Data records:
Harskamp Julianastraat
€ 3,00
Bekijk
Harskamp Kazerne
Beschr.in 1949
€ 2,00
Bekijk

--

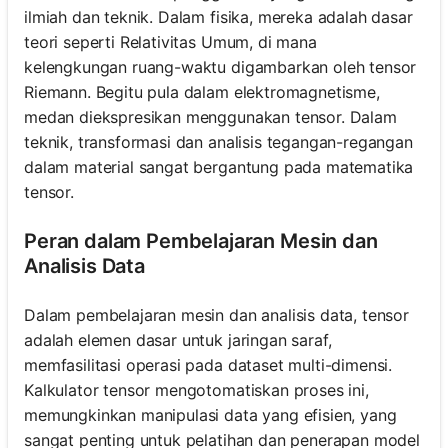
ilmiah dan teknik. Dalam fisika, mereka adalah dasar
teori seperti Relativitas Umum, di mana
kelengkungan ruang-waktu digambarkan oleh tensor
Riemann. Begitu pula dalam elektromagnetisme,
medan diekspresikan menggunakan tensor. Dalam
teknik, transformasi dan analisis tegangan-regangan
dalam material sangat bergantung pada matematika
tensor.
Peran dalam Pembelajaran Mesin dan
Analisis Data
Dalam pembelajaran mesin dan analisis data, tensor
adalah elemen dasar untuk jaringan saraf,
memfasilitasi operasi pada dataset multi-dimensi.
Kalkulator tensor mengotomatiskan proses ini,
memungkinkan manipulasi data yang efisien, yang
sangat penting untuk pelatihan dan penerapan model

* * *

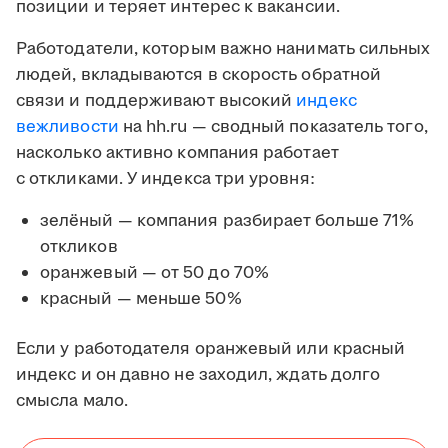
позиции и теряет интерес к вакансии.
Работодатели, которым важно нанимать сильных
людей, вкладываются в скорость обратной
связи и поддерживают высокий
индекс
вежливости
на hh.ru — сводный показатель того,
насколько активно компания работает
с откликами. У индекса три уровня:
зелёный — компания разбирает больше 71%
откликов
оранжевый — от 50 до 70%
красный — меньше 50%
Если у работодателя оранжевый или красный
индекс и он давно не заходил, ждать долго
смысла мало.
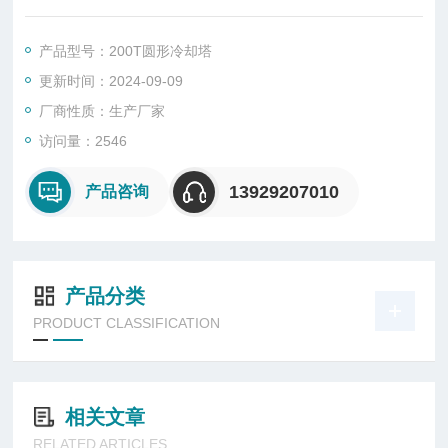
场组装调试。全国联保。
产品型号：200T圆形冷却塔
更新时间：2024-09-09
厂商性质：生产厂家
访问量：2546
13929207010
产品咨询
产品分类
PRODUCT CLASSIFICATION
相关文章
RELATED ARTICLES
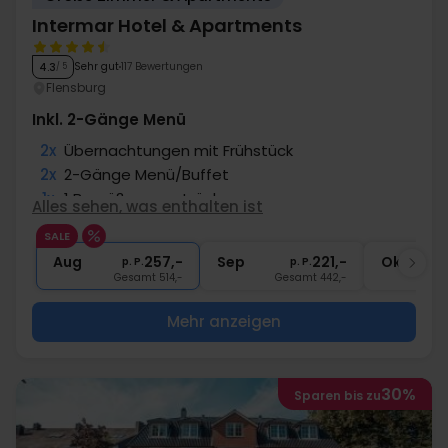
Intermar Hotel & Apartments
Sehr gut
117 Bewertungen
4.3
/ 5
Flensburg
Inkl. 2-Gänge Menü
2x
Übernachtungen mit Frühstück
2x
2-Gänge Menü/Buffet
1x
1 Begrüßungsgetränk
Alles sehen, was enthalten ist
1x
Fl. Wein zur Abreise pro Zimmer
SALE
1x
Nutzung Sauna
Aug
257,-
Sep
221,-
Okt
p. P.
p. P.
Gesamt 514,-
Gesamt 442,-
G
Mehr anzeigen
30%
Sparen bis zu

» Required work
Every line above from the line with "Fl. Wein zur Abreise pro Zimmer" to the line with "Sparen bis zu", inclusive, must be returned exactly; no other line belongs in the reply.

» The completed task
Fl. Wein zur Abreise pro Zimmer
SALE
1x
Nutzung Sauna
Aug
257,-
Sep
221,-
Okt
p. P.
p. P.
Gesamt 514,-
Gesamt 442,-
G
Mehr anzeigen
30%
Sparen bis zu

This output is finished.